EXERCISE REQUIREMENTS:
Set down all the entries again, word for word.

╭─ SUPPLIED MATERIAL

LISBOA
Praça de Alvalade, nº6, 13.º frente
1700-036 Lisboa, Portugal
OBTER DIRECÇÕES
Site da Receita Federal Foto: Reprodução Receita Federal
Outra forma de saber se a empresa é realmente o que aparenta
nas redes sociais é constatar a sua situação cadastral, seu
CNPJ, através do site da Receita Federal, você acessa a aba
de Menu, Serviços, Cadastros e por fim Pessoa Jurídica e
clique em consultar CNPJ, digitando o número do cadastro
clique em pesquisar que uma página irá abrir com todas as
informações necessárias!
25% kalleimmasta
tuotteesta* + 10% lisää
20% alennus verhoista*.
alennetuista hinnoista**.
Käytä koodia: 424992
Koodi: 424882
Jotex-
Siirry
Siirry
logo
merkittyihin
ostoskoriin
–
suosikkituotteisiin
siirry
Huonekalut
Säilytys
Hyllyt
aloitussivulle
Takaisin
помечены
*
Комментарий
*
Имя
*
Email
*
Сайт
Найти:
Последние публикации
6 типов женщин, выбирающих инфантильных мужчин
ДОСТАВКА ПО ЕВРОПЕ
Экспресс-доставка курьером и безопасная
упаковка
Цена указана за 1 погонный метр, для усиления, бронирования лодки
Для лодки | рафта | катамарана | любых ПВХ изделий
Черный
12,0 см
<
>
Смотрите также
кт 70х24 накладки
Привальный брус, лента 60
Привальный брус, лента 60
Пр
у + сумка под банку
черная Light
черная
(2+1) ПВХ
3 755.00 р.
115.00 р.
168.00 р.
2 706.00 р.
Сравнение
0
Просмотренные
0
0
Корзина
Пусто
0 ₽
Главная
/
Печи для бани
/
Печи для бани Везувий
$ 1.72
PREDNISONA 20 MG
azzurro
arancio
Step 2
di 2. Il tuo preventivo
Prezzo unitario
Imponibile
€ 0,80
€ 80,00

╰─

EXERCISE ANSWER:
LISBOA
Praça de Alvalade, nº6, 13.º frente
1700-036 Lisboa, Portugal
OBTER DIRECÇÕES
Site da Receita Federal Foto: Reprodução Receita Federal
Outra forma de saber se a empresa é realmente o que aparenta
nas redes sociais é constatar a sua situação cadastral, seu
CNPJ, através do site da Receita Federal, você acessa a aba
de Menu, Serviços, Cadastros e por fim Pessoa Jurídica e
clique em consultar CNPJ, digitando o número do cadastro
clique em pesquisar que uma página irá abrir com todas as
informações necessárias!
25% kalleimmasta
tuotteesta* + 10% lisää
20% alennus verhoista*.
alennetuista hinnoista**.
Käytä koodia: 424992
Koodi: 424882
Jotex-
Siirry
Siirry
logo
merkittyihin
ostoskoriin
–
suosikkituotteisiin
siirry
Huonekalut
Säilytys
Hyllyt
aloitussivulle
Takaisin
помечены
*
Комментарий
*
Имя
*
Email
*
Сайт
Найти:
Последние публикации
6 типов женщин, выбирающих инфантильных мужчин
ДОСТАВКА ПО ЕВРОПЕ
Экспресс-доставка курьером и безопасная
упаковка
Цена указана за 1 погонный метр, для усиления, бронирования лодки
Для лодки | рафта | катамарана | любых ПВХ изделий
Черный
12,0 см
<
>
Смотрите также
кт 70х24 накладки
Привальный брус, лента 60
Привальный брус, лента 60
Пр
у + сумка под банку
черная Light
черная
(2+1) ПВХ
3 755.00 р.
115.00 р.
168.00 р.
2 706.00 р.
Сравнение
0
Просмотренные
0
0
Корзина
Пусто
0 ₽
Главная
/
Печи для бани
/
Печи для бани Везувий
$ 1.72
PREDNISONA 20 MG
azzurro
arancio
Step 2
di 2. Il tuo preventivo
Prezzo unitario
Imponibile
€ 0,80
€ 80,00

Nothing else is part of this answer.